Vincent menoleh ke belakang, kemudian kembali tersenyum. Tertawa malah, meski kecil sekali.
Sejak kapan ada orang yang membicarakan dirinya? Orang itu jelas hanya Jefry dan Hana.
Tapi Vincent tidak membalas Jefry, malas sekali menanggapi bualan anak itu. Justru ia segera memilih pergi dan makan malam bersama Egi, lalu menghabiskan malam bersamanya.
Kecuali ada panggilan darurat dari rumah sakit.
Ah, itu kadang menyebalkan sekali.
Vincent kepikiran resign sejak ia menikah.

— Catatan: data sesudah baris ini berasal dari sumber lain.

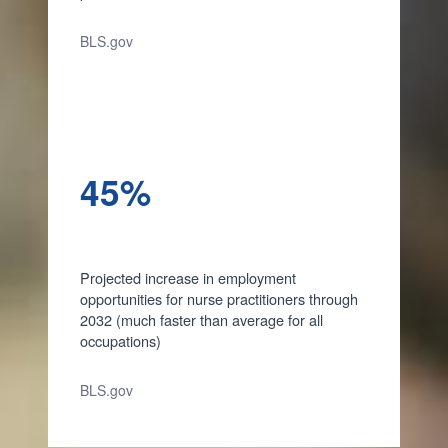
BLS.gov
45%
Projected increase in employment
opportunities for nurse practitioners through
2032 (much faster than average for all
occupations)
BLS.gov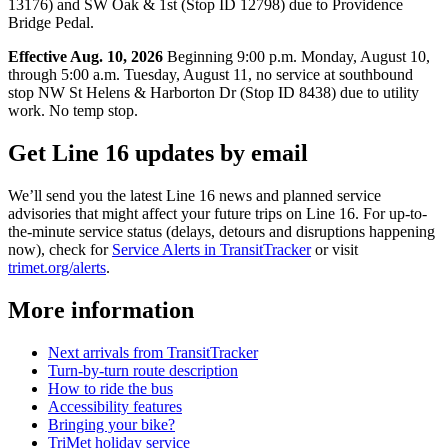
13176) and SW Oak & 1st (Stop ID 12798) due to Providence
Bridge Pedal.
Effective Aug. 10, 2026
Beginning 9:00 p.m. Monday, August 10,
through 5:00 a.m. Tuesday, August 11, no service at southbound
stop NW St Helens & Harborton Dr (Stop ID 8438) due to utility
work. No temp stop.
Get Line 16 updates by email
We’ll send you the latest Line 16 news and planned service
advisories that might affect your future trips on Line 16. For up-to-
the-minute service status (delays, detours and disruptions happening
now), check for
Service Alerts in TransitTracker
or visit
trimet.org/alerts
.
More information
Next arrivals from TransitTracker
Turn-by-turn route description
How to ride the bus
Accessibility features
Bringing your bike?
TriMet holiday service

Siapa sangka sejak tadi ada yang mengawasi Vincent dan Egi. Arfa merekam Vincent sebagai bukti. Jaga-jaga kalau sesuatu yang buruk terjadi.
"Benar kan, aku bilang kalau mereka udah memeras ayahku?" Arfa menggeram. "Dokter itu pasti bisa membuat seolah-olah anak itu terluka parah agar bisa membuat kami bayar lebih mahal pada anak itu!"
Arfa memikirkan sesuatu, tetapi sebelum itu, dia harus memastikan Lana lebih dulu. Wanita licik itu terlalu enak duduk santai di rumah.
"Apa dia tidak tahu kalau suaminya punya pacar lagi?" Arfa terkekeh. "Lana-Lana, kamu bilang, kita itu tidak bakal ketahuan karena suami kamu sibuk di rumah sakit, tapi kamu nggak tahu kalau suamimu sibuk bukan karena bekerja, tapi karena ada wanita lain."
Arfa kembali terkekeh, sebelum kembali ke mobilnya dan menuju rumah Lana. Dia baru saja mulai sesuatu yang akan disebutnya sebagai teror.